**What to do:** Only the lines from the line containing "on是一门动态语言。它是有类型的，但这个类型检查只在运行时才能执行：" to the end of the records, both included, belong in the answer, copied exactly.

Page-level text extractions:
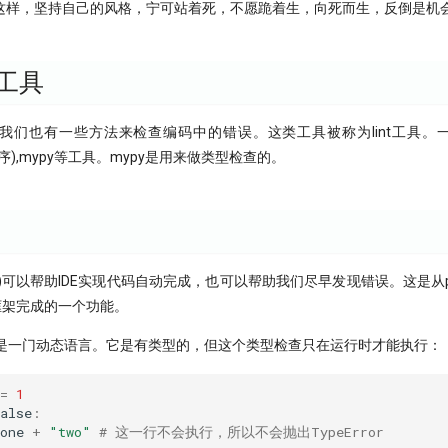
这样，坚持自己的风格，宁可站着死，不愿跪着生，向死而生，反倒是机
工具
们也有一些方法来检查编码中的错误。这类工具被称为lint工具。一般我
入排序),mypy等工具。mypy是用来做类型检查的。
hint)可以帮助IDE实现代码自动完成，也可以帮助我们尽早发现错误。这是从pyt
.8框架完成的一个功能。
on是一门动态语言。它是有类型的，但这个类型检查只在运行时才能执行：
=
1
alse
:
one
+
"two"
# 这一行不会执行，所以不会抛出TypeError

**Result:**
on是一门动态语言。它是有类型的，但这个类型检查只在运行时才能执行：
=
1
alse
:
one
+
"two"
# 这一行不会执行，所以不会抛出TypeError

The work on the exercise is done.